Further restructuring in the Wire Division
The difficult conditions for the cable industry also had an adverse effect on the sales and earnings of the Wire Division. With an uptrend of business in the United States and China, LEONI Wire was able to partially offset the decline in other regions, especially so in Europe, and to generate sales of EUR 80.7 million, which equates to a small decrease of about one percent from the previous year’s figure of EUR 81.6 million. Given the same exchange rates, there would have been an increase by about seven percent. The persistently low level of demand from the telecommunications and data technology sectors as well as continued heavy pressure on prices caused LEONI Wire to fall short of its original target of a significant improvement in earnings. The result before interest and taxes dropped from a loss of EUR 7.5 million in 2002 to a loss of EUR 11.2 million. This figure includes the exceptional charges associated with restructuring at the LEONI Felisi facility, where wire and strand production was shut down in the fourth quarter of 2003. Disregarding this extraordinary factor, the result before interest and taxes would have improved to a loss of EUR 5 million. With the adjustments made to production capacity in 2003, restructuring of the Wire Division has now largely been completed – creating the basis for at least a break-even result.

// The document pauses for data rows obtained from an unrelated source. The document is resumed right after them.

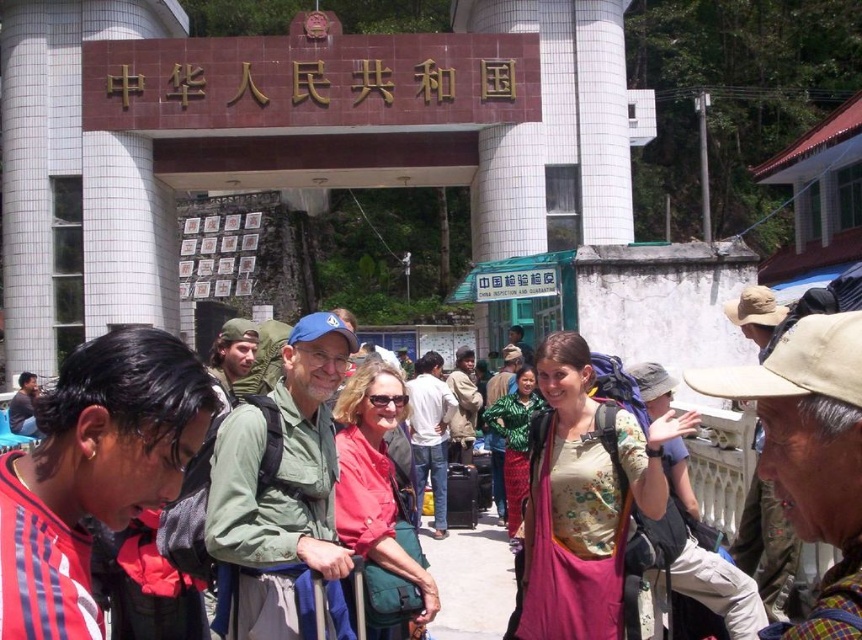 Question: Estimate the real-world distances between objects in this image. Which object is closer to the denim jacket at center?

Choices:
 (A) floral-patterned shirt at center
 (B) red matte jacket at center

Answer: (B)

Question: Is the position of green fabric jacket at center more distant than that of khaki fabric jacket at center?

Choices:
 (A) yes
 (B) no

Answer: (B)

Question: Which object appears closest to the camera in this image?

Choices:
 (A) green floral dress at center
 (B) green fabric jacket at center
 (C) khaki fabric jacket at center
 (D) red matte jacket at lower left

Answer: (D)

Question: Which point is farther to the camera?

Choices:
 (A) printed cotton shirt at center
 (B) red matte jacket at lower left

Answer: (A)

Question: Considering the relative positions of red matte jacket at lower left and red matte jacket at center in the image provided, where is red matte jacket at lower left located with respect to red matte jacket at center?

Choices:
 (A) below
 (B) above

Answer: (B)

Question: Does red matte jacket at lower left have a greater width compared to green fabric jacket at center?

Choices:
 (A) no
 (B) yes

Answer: (B) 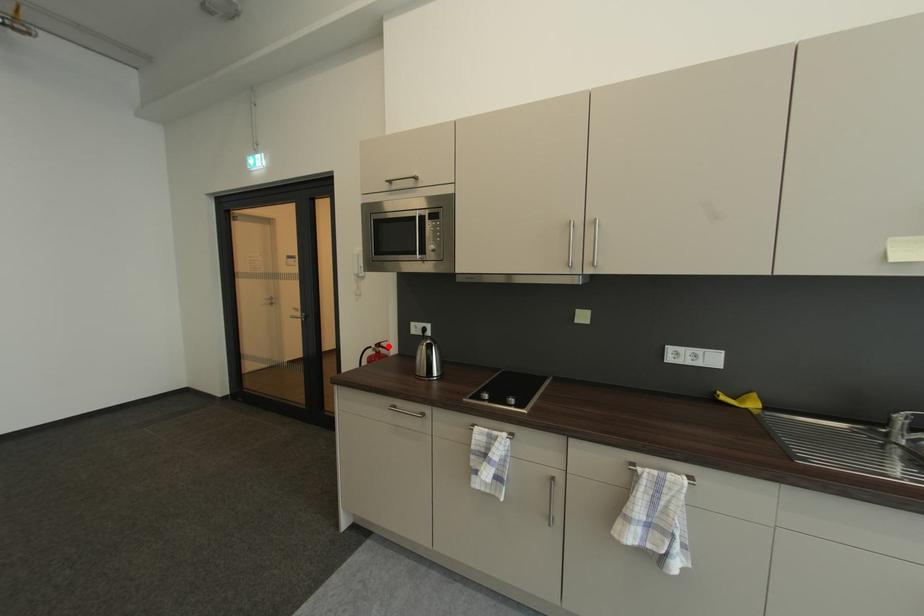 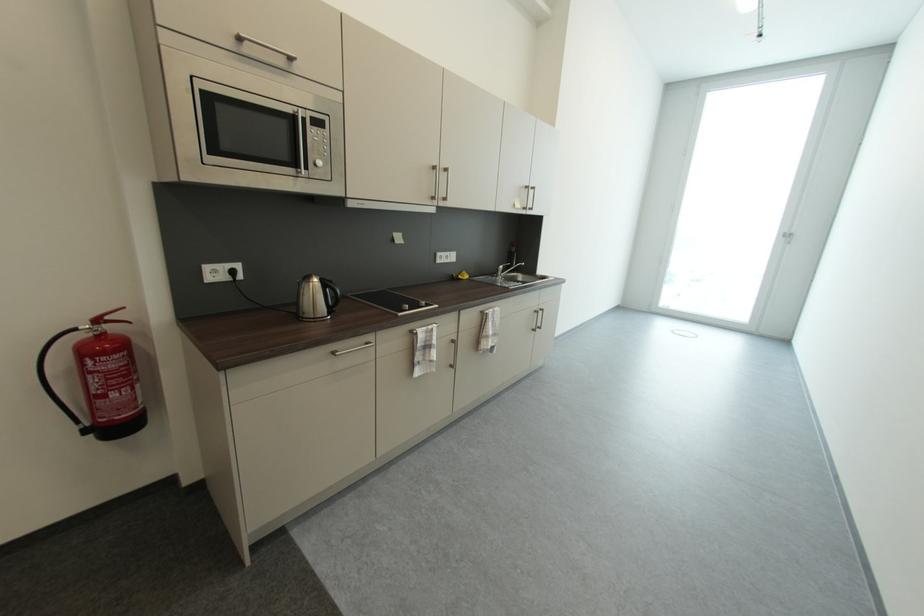 Where in the second image is the point corresponding to the highlighted location from the first image?

(116, 318) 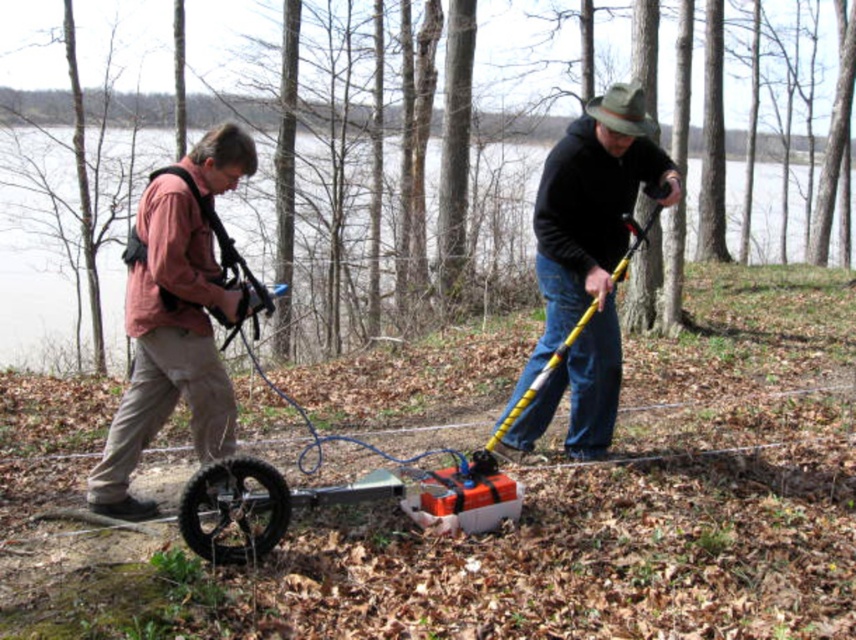 Is point (171, 228) behind point (629, 193)?

No, it is not.

Is matte pink shirt at center positioned behind black matte pole at center?

No, it is in front of black matte pole at center.

Where is `matte pink shirt at center`? The height and width of the screenshot is (640, 856). matte pink shirt at center is located at coordinates pos(175,320). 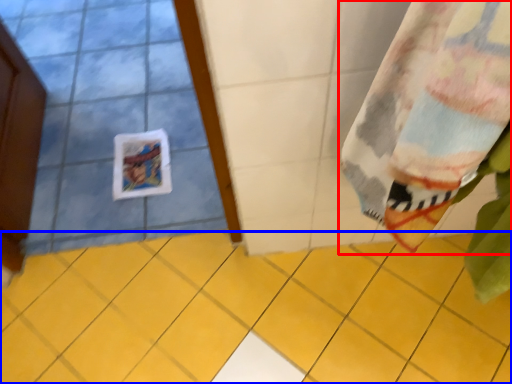 Question: Which point is further to the camera, curtain (highlighted by a red box) or ceramic tile (highlighted by a blue box)?

Choices:
 (A) curtain
 (B) ceramic tile

Answer: (B) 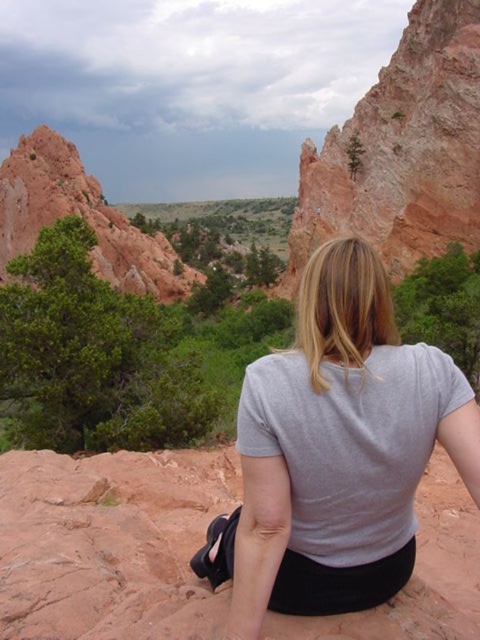 Is point (363, 202) positioned behind point (47, 188)?

No.

Which is above, rustic sandstone cliff at upper right or matte reddish rock formation at upper left?

rustic sandstone cliff at upper right is higher up.

You are a GUI agent. You are given a task and a screenshot of the screen. Output one action in this format:
    pyautogui.click(x=<x>, y=<y>)
    Task: Click on the rustic sandstone cliff at upper right
    The width and height of the screenshot is (480, 640).
    Given the screenshot: What is the action you would take?
    pyautogui.click(x=402, y=150)

Who is positioned more to the left, gray cotton shirt at center or rustic sandstone cliff at upper right?

gray cotton shirt at center

Can you confirm if gray cotton shirt at center is positioned to the right of rustic sandstone cliff at upper right?

In fact, gray cotton shirt at center is to the left of rustic sandstone cliff at upper right.

You are a GUI agent. You are given a task and a screenshot of the screen. Output one action in this format:
    pyautogui.click(x=<x>, y=<y>)
    Task: Click on the gray cotton shirt at center
    The height and width of the screenshot is (640, 480).
    Given the screenshot: What is the action you would take?
    pyautogui.click(x=336, y=451)

The image size is (480, 640). I want to click on gray cotton shirt at center, so click(x=336, y=451).

Does gray cotton shirt at center come behind matte reddish rock formation at upper left?

No, it is not.

Which is above, gray cotton shirt at center or matte reddish rock formation at upper left?

matte reddish rock formation at upper left

Who is more forward, [463,449] or [4,243]?

Point [463,449] is more forward.

Where is `gray cotton shirt at center`? Image resolution: width=480 pixels, height=640 pixels. gray cotton shirt at center is located at coordinates (336, 451). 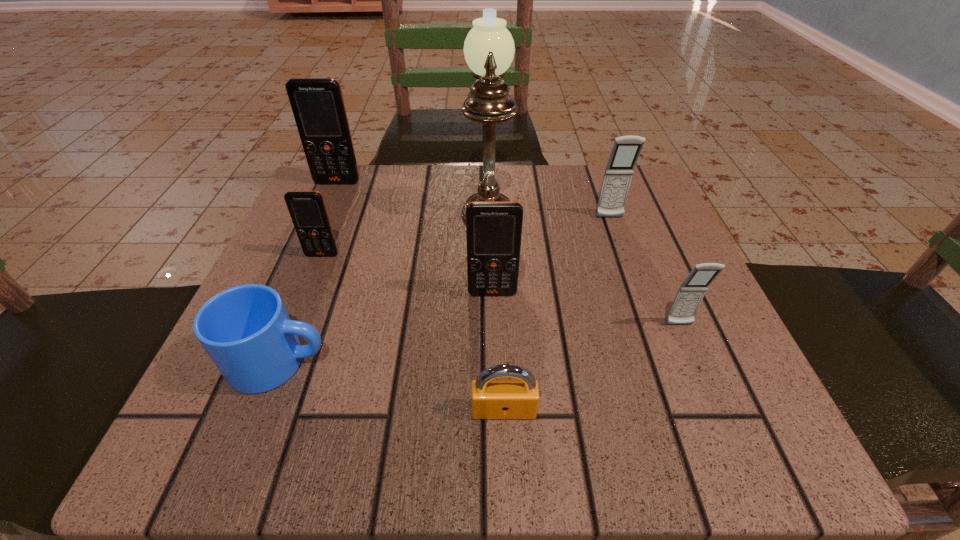 Image resolution: width=960 pixels, height=540 pixels. What are the coordinates of `vacant space at the near left corner of the desktop` in the screenshot? It's located at (189, 426).

In the image, there is a desktop. Where is `free space at the far right corner`? free space at the far right corner is located at coordinates (606, 221).

You are a GUI agent. You are given a task and a screenshot of the screen. Output one action in this format:
    pyautogui.click(x=<x>, y=<y>)
    Task: Click on the free space between the padlock and the seventh object from left to right
    This screenshot has width=960, height=540.
    Given the screenshot: What is the action you would take?
    pyautogui.click(x=557, y=314)

At what (x,y) coordinates should I click in order to perform the action: click on free space between the farthest cellular telephone and the smallest orange cellular telephone. Please return your answer as a coordinate pair (x, y). The image size is (960, 540). Looking at the image, I should click on (330, 219).

Locate an element on the screen. free point between the nearest object and the rightmost object is located at coordinates (591, 367).

This screenshot has width=960, height=540. In order to click on vacant point located between the tallest object and the nearest object in this screenshot , I will do `click(495, 304)`.

Locate an element on the screen. vacant space in between the nearest orange cellular telephone and the padlock is located at coordinates (498, 352).

I want to click on vacant space that is in between the farther gray cellular telephone and the third cellular telephone from left to right, so click(x=551, y=255).

Find the location of a particular element. Image resolution: width=960 pixels, height=540 pixels. vacant region between the nearer gray cellular telephone and the farther gray cellular telephone is located at coordinates (644, 272).

The image size is (960, 540). What are the coordinates of `free space that is in between the second tallest object and the nearest object` in the screenshot? It's located at (420, 296). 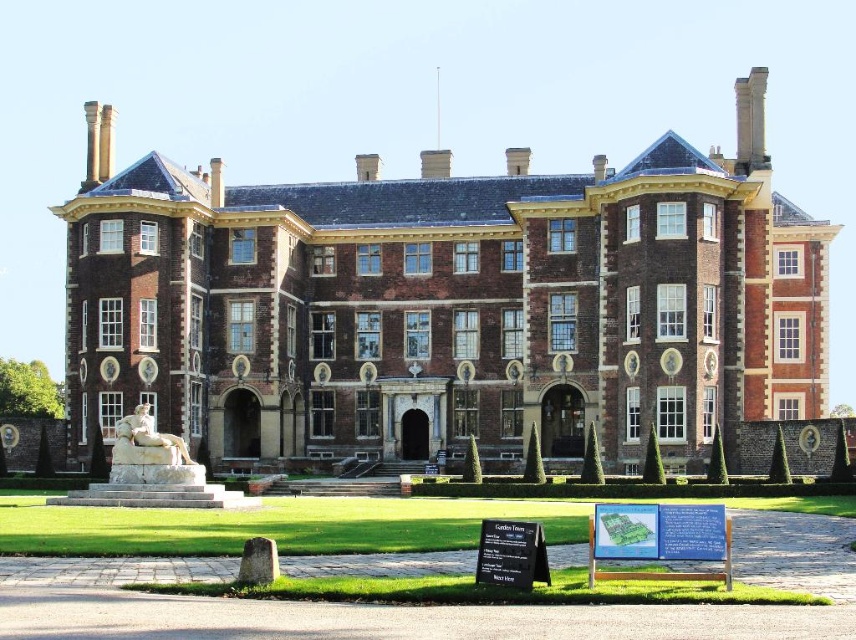 Question: Among these objects, which one is farthest from the camera?

Choices:
 (A) white marble statue at lower left
 (B) brown brick mansion at center

Answer: (B)

Question: Does brown brick mansion at center have a smaller size compared to white marble statue at lower left?

Choices:
 (A) no
 (B) yes

Answer: (A)

Question: Is brown brick mansion at center closer to camera compared to white marble statue at lower left?

Choices:
 (A) no
 (B) yes

Answer: (A)

Question: Can you confirm if brown brick mansion at center is bigger than white marble statue at lower left?

Choices:
 (A) yes
 (B) no

Answer: (A)

Question: Which object appears farthest from the camera in this image?

Choices:
 (A) brown brick mansion at center
 (B) white marble statue at lower left

Answer: (A)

Profitable growth in the years ahead
LEONI has also signalled to its shareholders that the 2003 financial year merely represented a pause on the Company’s path of growth: The Management Board and Supervisory Board will propose to at the annual general meeting on 18 May of this year that shareholders approve payout of an unchanged dividend for fiscal 2003 of EUR 1.15 per share despite the decrease in net income. Thanks to its presence in different markets and resolute tapping of growth opportunities LEONI will be able to do well in future too, under conditions that have become more difficult. At Group level, the forecast for the current financial year is of a sales increase by about ten percent and a disproportionately strong rise in net income.